SENTENCIA CONSTITUCIONAL PLURINACIONAL 0228/2016-S3
Fecha: 19-Feb-2016
I.1.1. Hechos que motivan la acción
Dentro el proceso penal iniciado en su contra por el Ministerio Público por la presunta comisión del delito de hurto agravado, se dictó la Sentencia 020/2012 de 10 de agosto, condenándolo a reclusión de cinco años a cumplir en el Penal de “San Pedro” de La Paz, decisión que fue confirmada en grado de apelación y luego recurrida de casación, instancia en la que se emitió el Auto Supremo (AS) 347/2015-RRC de 3 de junio, declarando infundado el recurso interpuesto, manteniéndose la referida condena.

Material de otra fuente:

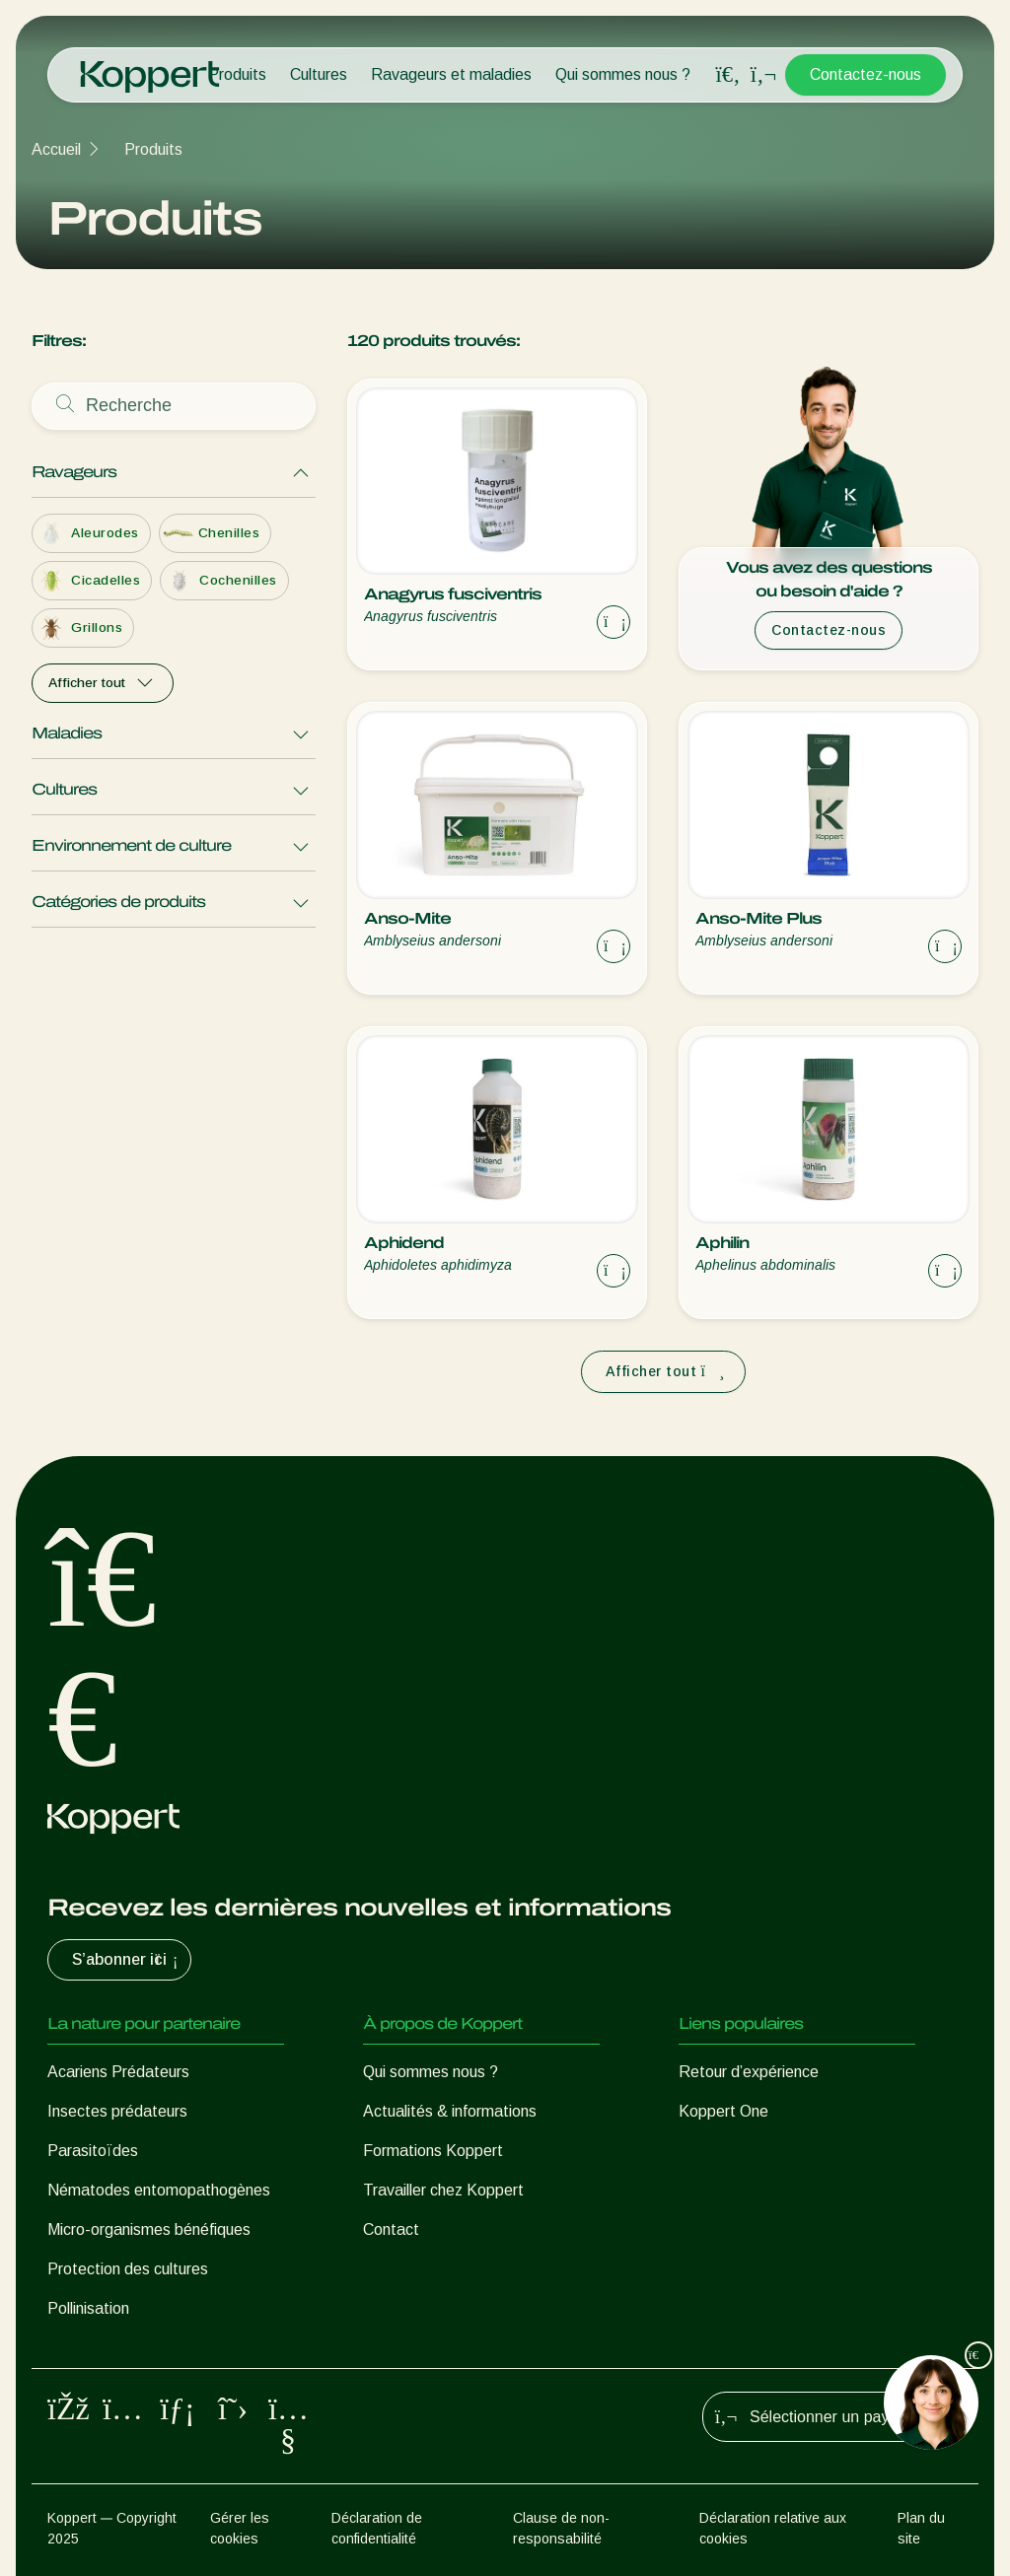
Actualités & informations (450, 2111)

Sin embargo, existe persecución indebida en su contra, pues el mandamiento de condena no guarda relación con la Sentencia que lo condena a cumplir cinco años de reclusión y no así de presidio como lo refiere el citado mandamiento, vulnerando los principios de congruencia y pertinencia de los actos judiciales.

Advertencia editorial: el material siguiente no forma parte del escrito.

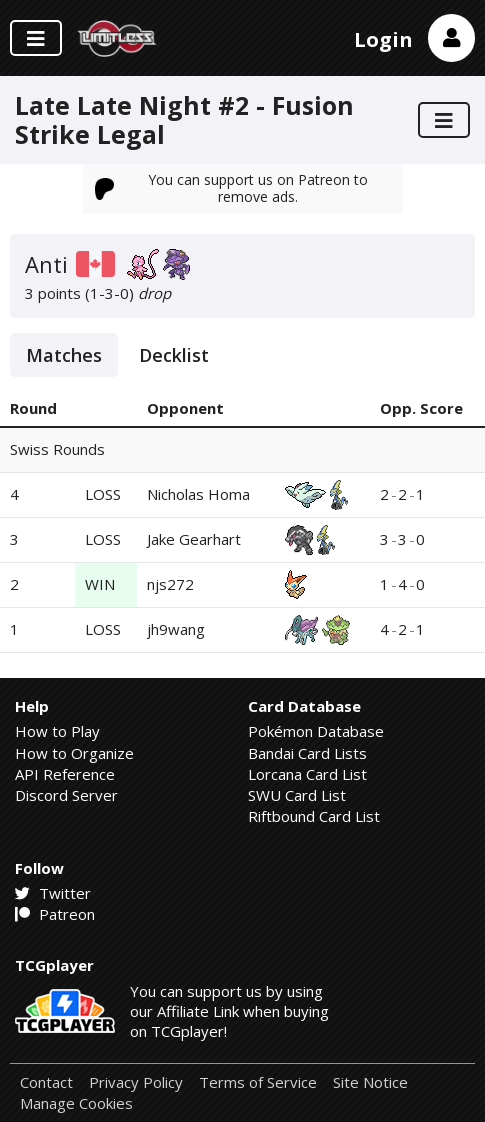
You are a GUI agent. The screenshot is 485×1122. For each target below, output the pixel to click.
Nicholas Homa (198, 494)
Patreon (55, 914)
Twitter (53, 893)
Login (383, 39)
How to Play (57, 731)
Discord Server (66, 795)
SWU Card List (297, 795)
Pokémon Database (316, 731)
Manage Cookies (76, 1103)
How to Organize (74, 753)
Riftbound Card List (314, 816)
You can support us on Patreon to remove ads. (232, 187)
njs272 (170, 584)
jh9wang (176, 629)
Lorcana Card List (307, 774)
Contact (46, 1082)
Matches (64, 355)
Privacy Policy (136, 1082)
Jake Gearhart (194, 539)
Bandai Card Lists (307, 753)
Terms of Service (258, 1082)
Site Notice (370, 1082)
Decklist (174, 355)
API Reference (65, 774)
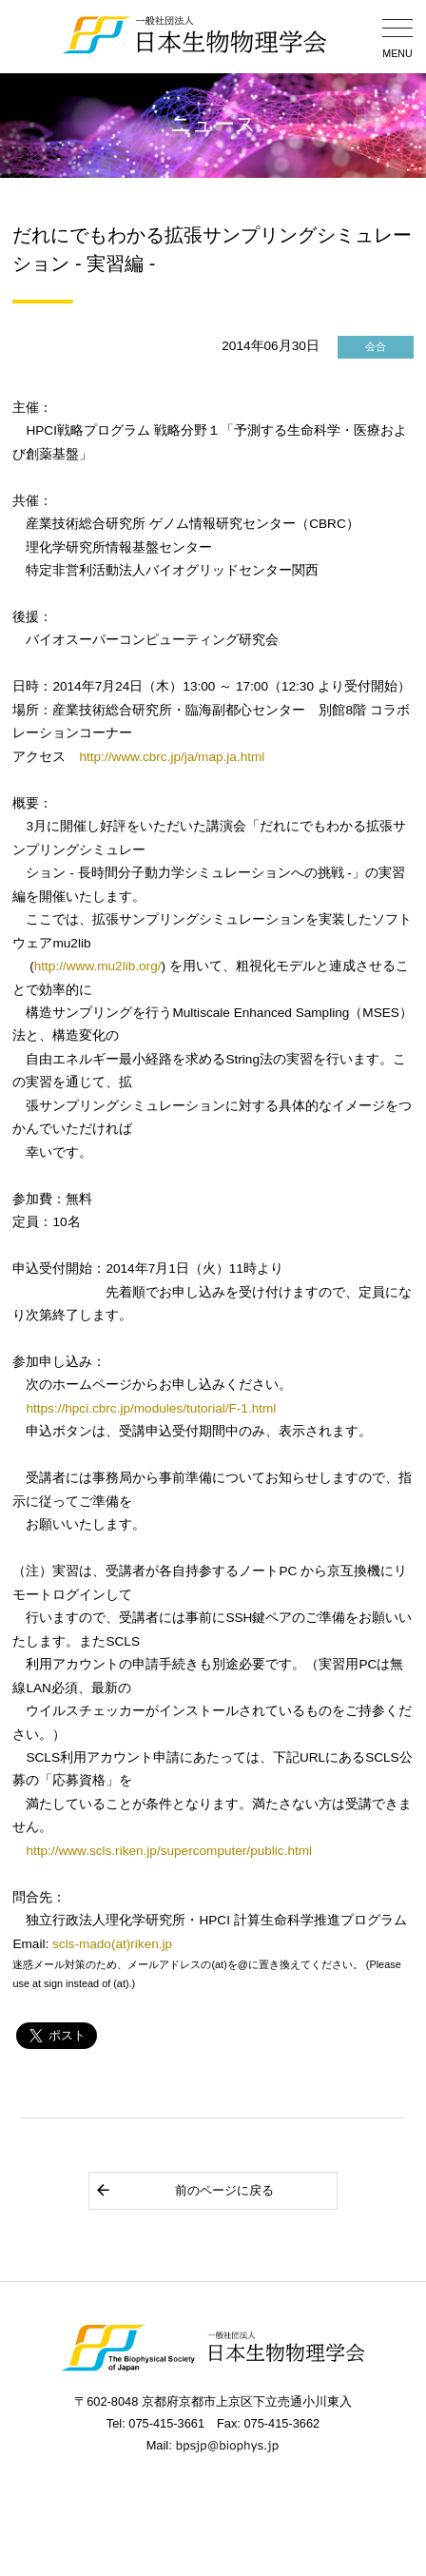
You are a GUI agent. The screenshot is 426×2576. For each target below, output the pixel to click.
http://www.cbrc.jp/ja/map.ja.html (171, 757)
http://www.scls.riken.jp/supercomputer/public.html (169, 1851)
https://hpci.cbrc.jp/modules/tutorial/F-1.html (151, 1408)
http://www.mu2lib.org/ (98, 966)
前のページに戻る (184, 2190)
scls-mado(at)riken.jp (112, 1944)
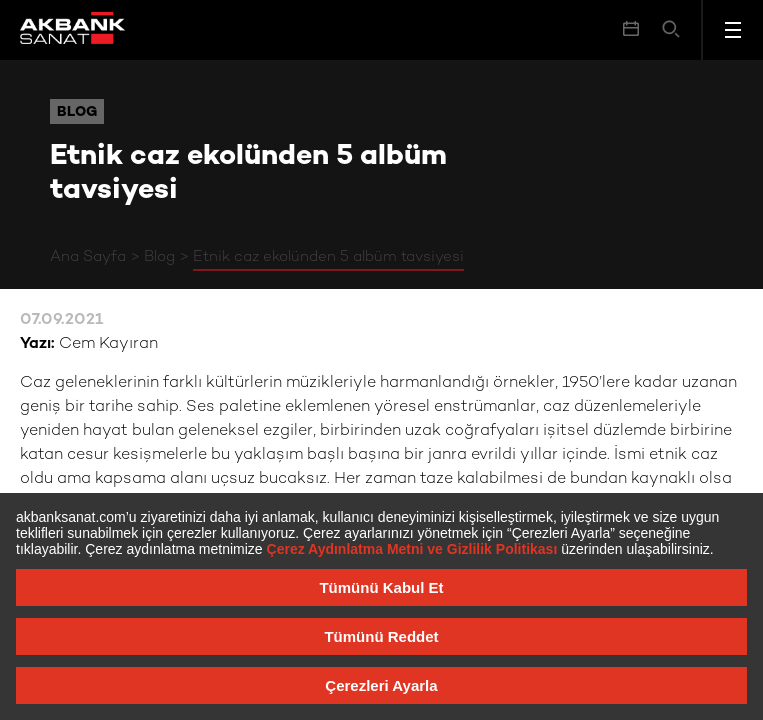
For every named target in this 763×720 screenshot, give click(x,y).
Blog (159, 257)
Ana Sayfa (88, 257)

Asimismo, se instauró y sustanció el proceso penal en su contra, por un delito tipificado en el Código Penal; sin embargo, cuando se dictó el Auto Supremo referido ut supra se declaró infundado el recurso de casación sin haberse pronunciado sobre el delito tipificado en la denuncia y la Sentencia, que se encuentra establecido en el art. 326 del Código Penal (CP), con las agravantes correspondientes a los numerales 1, 5 y 6, los cuales fueron modificados el 23 de mayo de 2014, por el art. 66 de la Ley del Patrimonio Cultural Boliviano -Ley 530 de 23 de mayo de 2014-; es decir, se dio aplicación a una Ley diferente al tipo penal que dio origen a su juzgamiento, así se evidencia de la lectura del precepto que describe y sanciona el tipo penal de hurto previsto por el Código Penal vigente al momento de la ejecución del hecho delictivo; no obstante, del tipo penal con el que se pronunció el AS 347/2015-RRC, los numerales contenidos en el art. 326 varían, por lo que debió haberse consignado en el Auto Supremo impugnado, tanto los elementos constitutivos de la conducta punible como la sanción establecida, puesto que se aplica la norma penal sustantiva vigente al momento de cometer el acto presuntamente delictivo.
Finalmente nunca hurtó cosas de valor artístico, histórico, religioso, ni científico, conforme al contenido de la Ley del Patrimonio Cultural Boliviano -Ley 530 de 23 de mayo de 2014-, por lo que era obligación de la Magistrada demandada, referirse específicamente en cuanto a que, la norma que se estaba aplicando en su caso era el Código Penal en su art. 326. incs. 1), 5) y 6), y no así la referida Ley.